Ryan paused for a moment, hating what he had to ask. But this was protocol, not something personal—even though he knew that Greta would take it that way. And in her place, he would have felt the same way. “Can anyone vouch for you?”

“The horses aren’t talking,” she snapped at him in exasperation.

“I didn’t think so,” he replied, hoping to inject a tiny trace of humor into the extremely awkward exchange. “How about the rancher who hired you?”

“Sorry, no help in that quarter,” she informed her brother coldly. “He’s away on business. Apparently he trusts me because I’ve got free access to his ranch while he’s away so I can come and go at will.”

Ryan took no offense at the attitude that had slipped into his sister’s voice. If someone had been listening to their exchange, it would sound as if he was trying to break Greta down.

“How about Mark?” he asked hopefully. Personally, he didn’t care for his sister’s intended, but maybe the man could prove good for something. Maybe he could provide the alibi that Greta needed. “Is he—”

Greta cut him off. “Mark’s just away. I don’t know where he is.”

What she didn’t say was that her fiancé had been rather flaky of late, not showing up when he said he would, being secretive whenever he did show up. She had a very uneasy feeling that the second she had agreed to marry him, Mark had decided he no longer had to be on his best behavior.

But none of this was something she wanted to share with her family, especially since someone had almost killed her mother, and apparently her police detective brother thought that she might be the one who was responsible for that.
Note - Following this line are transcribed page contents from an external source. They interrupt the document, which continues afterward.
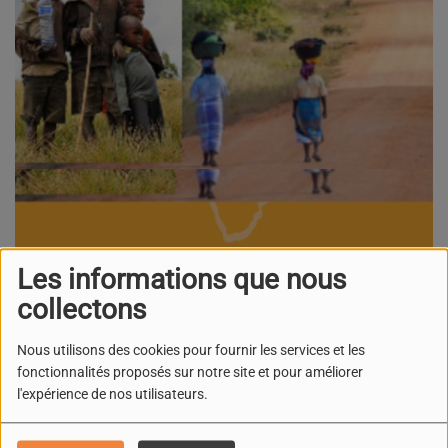
Les informations que nous
collectons
Nous utilisons des cookies pour fournir les services et les
fonctionnalités proposés sur notre site et pour améliorer
l'expérience de nos utilisateurs.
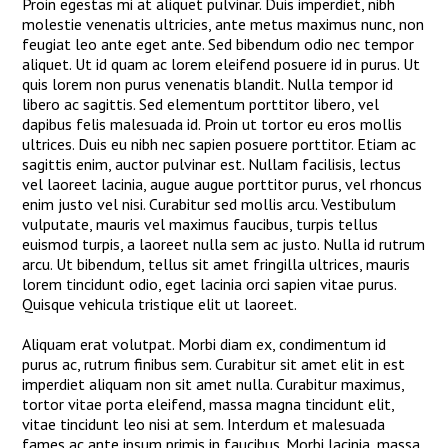
Proin egestas mi at aliquet pulvinar. Duis imperdiet, nibh
molestie venenatis ultricies, ante metus maximus nunc, non
feugiat leo ante eget ante. Sed bibendum odio nec tempor
aliquet. Ut id quam ac lorem eleifend posuere id in purus. Ut
quis lorem non purus venenatis blandit. Nulla tempor id
libero ac sagittis. Sed elementum porttitor libero, vel
dapibus felis malesuada id. Proin ut tortor eu eros mollis
ultrices. Duis eu nibh nec sapien posuere porttitor. Etiam ac
sagittis enim, auctor pulvinar est. Nullam facilisis, lectus
vel laoreet lacinia, augue augue porttitor purus, vel rhoncus
enim justo vel nisi. Curabitur sed mollis arcu. Vestibulum
vulputate, mauris vel maximus faucibus, turpis tellus
euismod turpis, a laoreet nulla sem ac justo. Nulla id rutrum
arcu. Ut bibendum, tellus sit amet fringilla ultrices, mauris
lorem tincidunt odio, eget lacinia orci sapien vitae purus.
Quisque vehicula tristique elit ut laoreet.
Aliquam erat volutpat. Morbi diam ex, condimentum id
purus ac, rutrum finibus sem. Curabitur sit amet elit in est
imperdiet aliquam non sit amet nulla. Curabitur maximus,
tortor vitae porta eleifend, massa magna tincidunt elit,
vitae tincidunt leo nisi at sem. Interdum et malesuada
fames ac ante ipsum primis in faucibus. Morbi lacinia, massa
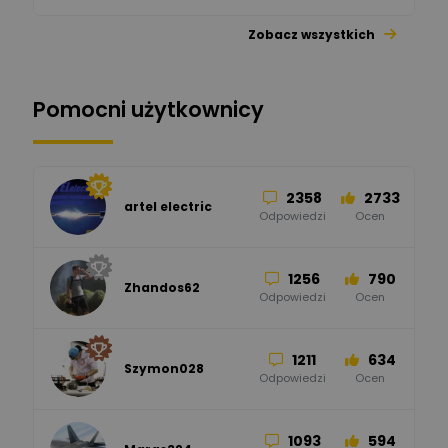
Zobacz wszystkich
26
113
automatyka pollin
Odpowiedzi
Ocen
Pomocni użytkownicy
34
86
Hager
Odpowiedzi
Ocen
2358
2733
artel electric
47
67
ELKO-BIS Systemy
Odpowiedzi
Ocen
Odgromowe
Odpowiedzi
Ocen
1256
790
Zhandos62
50
59
Odpowiedzi
Ocen
Zamel
Odpowiedzi
Ocen
1211
634
Szymon028
52
45
Odpowiedzi
Ocen
WAGO
Odpowiedzi
Ocen
1093
594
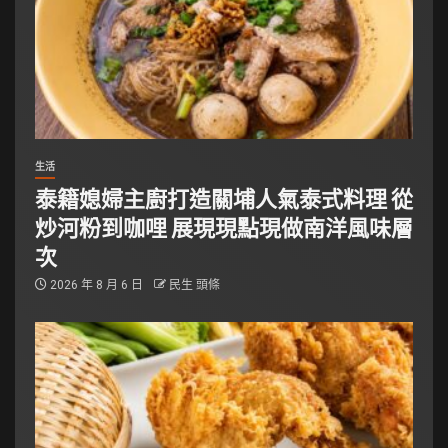
生活
泰籍媳婦主廚打造關埔人氣泰式料理 從
炒河粉到咖哩 展現現點現做南洋風味層
次
2026 年 8 月 6 日
民生 頭條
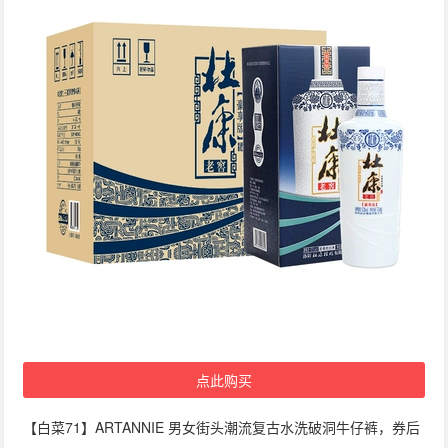
点此购买
【白菜71】ARTANNIE 男女街头潮流复古水洗破洞牛仔裤，券后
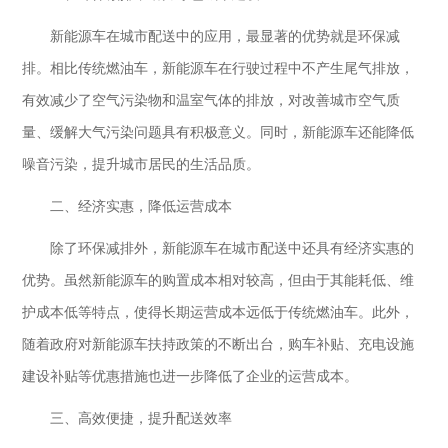
新能源车在城市配送中的应用，最显著的优势就是环保减
排。相比传统燃油车，新能源车在行驶过程中不产生尾气排放，
有效减少了空气污染物和温室气体的排放，对改善城市空气质
量、缓解大气污染问题具有积极意义。同时，新能源车还能降低
噪音污染，提升城市居民的生活品质。
二、经济实惠，降低运营成本
除了环保减排外，新能源车在城市配送中还具有经济实惠的
优势。虽然新能源车的购置成本相对较高，但由于其能耗低、维
护成本低等特点，使得长期运营成本远低于传统燃油车。此外，
随着政府对新能源车扶持政策的不断出台，购车补贴、充电设施
建设补贴等优惠措施也进一步降低了企业的运营成本。
三、高效便捷，提升配送效率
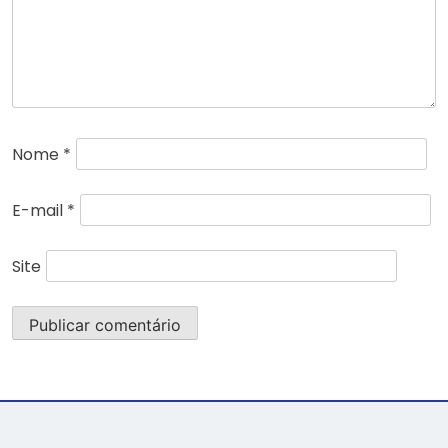
Nome
*
E-mail
*
Site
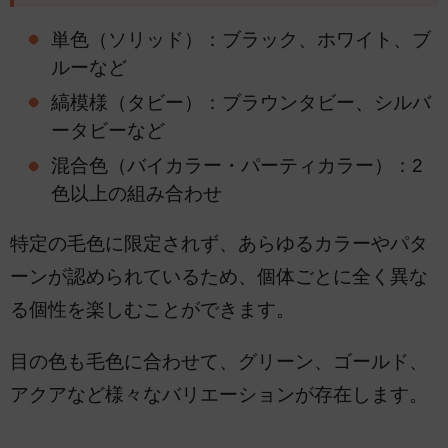
単色（ソリッド）：ブラック、ホワイト、ブ
ルーなど
縞模様（タビー）：ブラウンタビー、シルバ
ータビーなど
混合色（バイカラー・パーティカラー）：2
色以上の組み合わせ
特定の毛色に限定されず、あらゆるカラーやパタ
ーンが認められているため、個体ごとに全く異な
る個性を楽しむことができます。
目の色も毛色に合わせて、グリーン、ゴールド、
アクアなど様々なバリエーションが存在します。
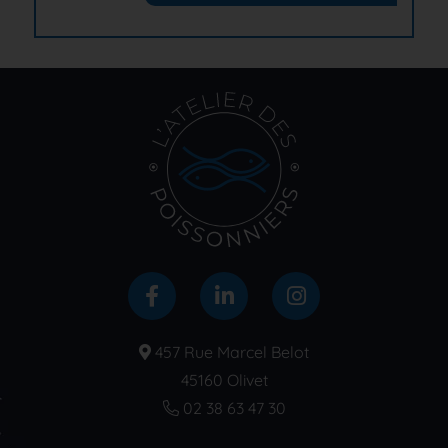
457 Rue Marcel Belot
45160 Olivet
02 38 63 47 30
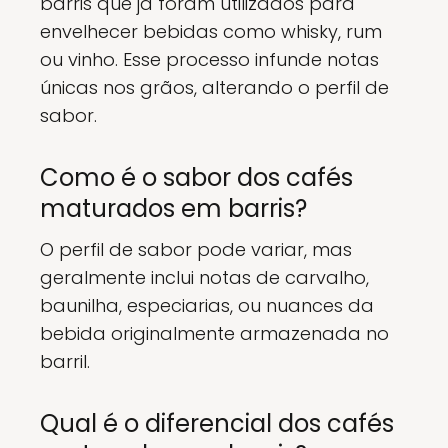
barris que já foram utilizados para
envelhecer bebidas como whisky, rum
ou vinho. Esse processo infunde notas
únicas nos grãos, alterando o perfil de
sabor.
Como é o sabor dos cafés
maturados em barris?
O perfil de sabor pode variar, mas
geralmente inclui notas de carvalho,
baunilha, especiarias, ou nuances da
bebida originalmente armazenada no
barril.
Qual é o diferencial dos cafés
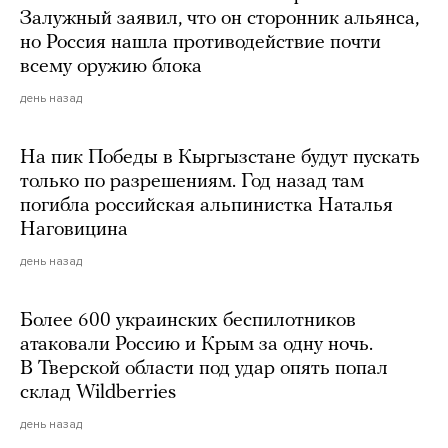
Залужный заявил, что он сторонник альянса,
но Россия нашла противодействие почти
всему оружию блока
день назад
На пик Победы в Кыргызстане будут пускать
только по разрешениям. Год назад там
погибла российская альпинистка Наталья
Наговицина
день назад
Более 600 украинских беспилотников
атаковали Россию и Крым за одну ночь.
В Тверской области под удар опять попал
склад Wildberries
день назад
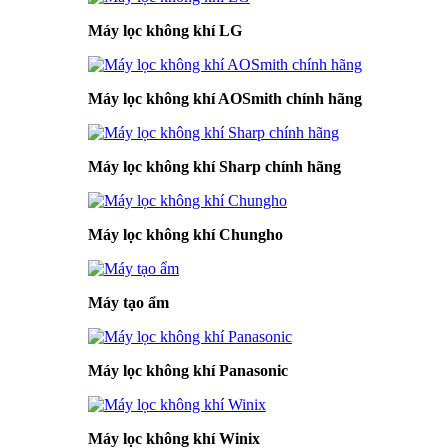
Máy lọc không khí LG
Máy lọc không khí AOSmith chính hãng
Máy lọc không khí Sharp chính hãng
Máy lọc không khí Chungho
Máy tạo ẩm
Máy lọc không khí Panasonic
Máy lọc không khí Winix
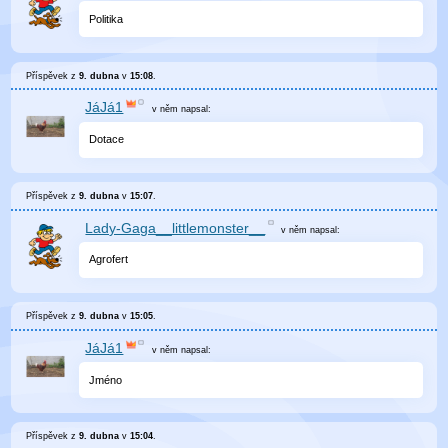
Politika
Příspěvek z
9. dubna
v
15:08
.
JáJá1
v něm
napsal:
Dotace
Příspěvek z
9. dubna
v
15:07
.
Lady-Gaga__littlemonster__
v něm
napsal:
Agrofert
Příspěvek z
9. dubna
v
15:05
.
JáJá1
v něm
napsal:
Jméno
Příspěvek z
9. dubna
v
15:04
.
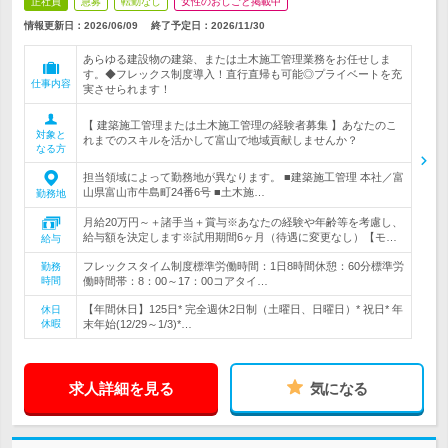
正社員
急募
転勤なし
女性のおしごと掲載中
情報更新日：2026/06/09
終了予定日：
2026/11/30
あらゆる建設物の建築、または土木施工管理業務をお任せしま
す。◆フレックス制度導入！直行直帰も可能◎プライベートを充
仕事内容
実させられます！
【 建築施工管理または土木施工管理の経験者募集 】あなたのこ
対象と
れまでのスキルを活かして富山で地域貢献しませんか？
なる方
担当領域によって勤務地が異なります。 ■建築施工管理 本社／富
山県富山市牛島町24番6号 ■土木施…
勤務地
月給20万円～＋諸手当＋賞与※あなたの経験や年齢等を考慮し、
給与額を決定します※試用期間6ヶ月（待遇に変更なし）【モ…
給与
フレックスタイム制度標準労働時間：1日8時間休憩：60分標準労
勤務
時間
働時間帯：8：00～17：00コアタイ…
【年間休日】125日* 完全週休2日制（土曜日、日曜日）* 祝日* 年
休日
休暇
末年始(12/29～1/3)*…
求人詳細を見る
気になる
Ryan jumped on the last thing she’d said like a hungry dog on his first bone after suffering a week of deprivation. “What do you mean you don’t know where he is?”

Greta’s tone became entirely defensive. It was obvious that she was tired of having to defend herself. “Just what I said. He’s my fiancé, Ryan, not my pet. I don’t keep track of him when he’s ‘off leash,’” she informed her brother heatedly.

Ryan felt he would have had to have been deaf to have missed her hostility. Not that he could blame her. Again, he supposed he’d feel the same way in her place if she’d all but accused him of hurting their mother and then began questioning him about vandalizing the family ranch.

The Lucky C was their father’s pride and joy. Big J treated the ranch as if it was actually an entity unto itself, as human as the rest of them—at times, maybe even more so.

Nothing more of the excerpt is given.